The Riem Arcaden is the largest shopping mall in Munich. It was built in the Messestadt Riem district at Willy-Brandt-Platz and designed by the Allmann Sattler Wappner firm and opened on 10 March 2004.

The 122,500 m² building complex of the Riem Arcaden city quarter offers space for over 140 shops, cafés and restaurants on three floors and around 61,100 m² of retail space.

In addition to various fashion brands - such as Marc O'Polo or Tommy Hilfiger (company)- technical novelties, sports equipment, accessories, toys and home décor, doctors, a pharmacy, hairdressers, beauty salons as well as a dry cleaner and alteration tailor are also available for the approximately 9 million visitors each year.

On the upper floor there are several cafés surrounded by shops such as Hugendubel, Müller and Zara.

== Food court ==
In the middle of the ground floor, a food court, includes restaurant chains such as Nordsee and McDonald's and other restaurants. The food on offer ranges from Indian and Vietnamese to Italian and Bavarian dishes.

== Local supply ==
Initially, no other shops or supermarkets were planned for the new Messestadt Riem district created in 1999. For this reason, in addition to its regional importance as a major shopping centre, the Riem Arcaden also played the role of a daily local supplier for an entire district for some time. The lower floor therefore houses many smaller shops as well as shops for daily needs such as Edeka (with a postal agency) and Aldi.
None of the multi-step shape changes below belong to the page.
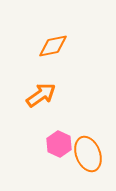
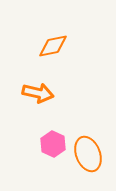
orange arrow: moved 3 px left, 2 px up; rotated 48 degrees clockwise
pink hexagon: moved 6 px left
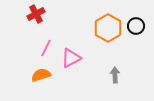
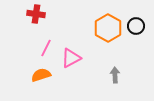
red cross: rotated 36 degrees clockwise
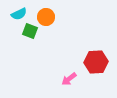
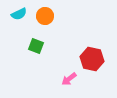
orange circle: moved 1 px left, 1 px up
green square: moved 6 px right, 15 px down
red hexagon: moved 4 px left, 3 px up; rotated 15 degrees clockwise
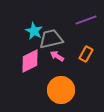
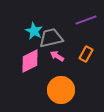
gray trapezoid: moved 1 px up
== Social responsibility ==
Numerous events in and around the shopping centre serve as a meeting place for visitors and residents alike. Together with local schools, kindergartens and social initiatives, the Riem Arcaden are involved in various charitable projects.

== Riem Arcaden City Quarter ==
Around 26,000 people visit each day. The centre's car park has 2,700 parking spaces and a valeting service. Electric car charging stations are provided. In addition to the mall, the Riem Arcaden city quarter offers 30,000 m² of office space, 62 flats and a Novotel hotel with around 278 rooms and a Motel One hotel which has 310 rooms.

== Transport ==
Riem Arcades can be accessed via Bundesautobahn 94 and the U-Bahn station Messestadt-West (right outside the main entrance). underground line U2, bus lines 139, 189, 190, 234, 263 and 264 also stop there.